# WHAT IS BEING ASKED
A verbatim repeat of the lines below is required, with the pictures removed.

# DATA
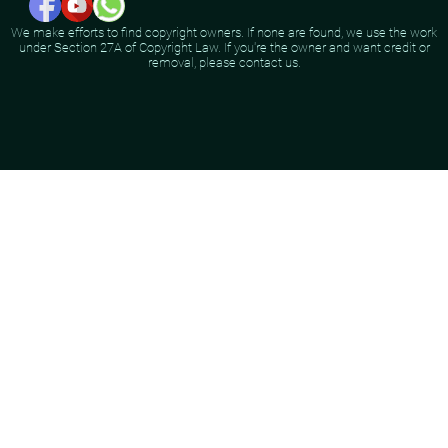
We make efforts to find copyright owners. If none are found, we use the work
under Section 27A of Copyright Law. If you're the owner and want credit or
removal, please contact us.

# TASK SOLUTION
We make efforts to find copyright owners. If none are found, we use the work
under Section 27A of Copyright Law. If you're the owner and want credit or
removal, please contact us.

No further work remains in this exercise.